Effective compression ratio is critical in glow plug engines since it define the ignition timing.  Some adjustment can be done by varying the nitromethane percentage.


----------



## WOB (Apr 16, 2020)

If you can find a copy of Harry Higley's book "All About Engines" , it contains a good explanation of the differences between gasoline and glow-fuel engines.  It is basically a model airplane engine book , but the info is applicable to any kind of model engine.   

WOB


----------



## josodl1953 (Apr 16, 2020)

I use two parallel lead acid gel batteries, 9 Ah each for my Edwards.. Glow plugs take 3 A on average, totalling up to 15 A which is enough to fire it up.
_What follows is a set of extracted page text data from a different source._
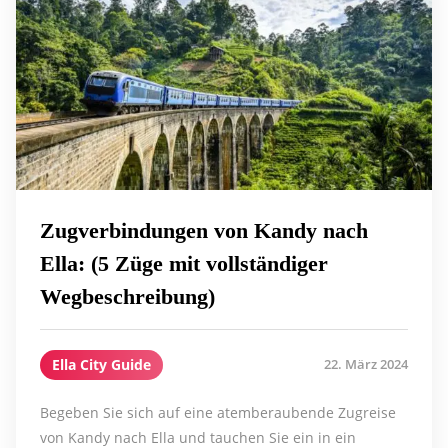
Zugverbindungen von Kandy nach
Ella: (5 Züge mit vollständiger
Wegbeschreibung)
Ella City Guide
22. März 2024
Begeben Sie sich auf eine atemberaubende Zugreise
von Kandy nach Ella und tauchen Sie ein in ein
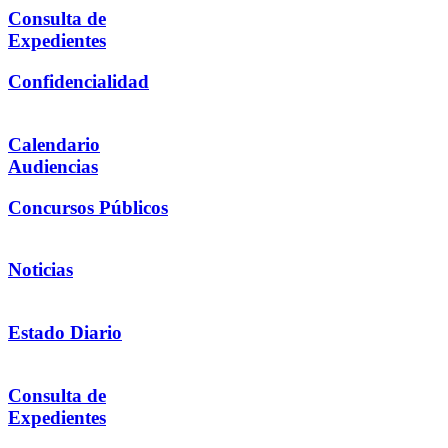
Consulta de
Expedientes
Confidencialidad
Calendario
Audiencias
Concursos Públicos
Noticias
Estado Diario
Consulta de
Expedientes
There are also glow plug modulators for multi-cylinder engines working on 12V, so from an electric point of view operating  these engines  is no problem.

Jos


----------



## mnay (Apr 16, 2020)

Thanks to all for the info on glow plugs etc.
I did not mean to take over the thread.
Lots of good info.
Mike


----------



## bluejets (Apr 16, 2020)

Essentially any engine currently running on petrol can be changed over to glow.
If you have around 6:1 compression should be fine.
Rubbish about compression levels being critical is just that, some old wives tale.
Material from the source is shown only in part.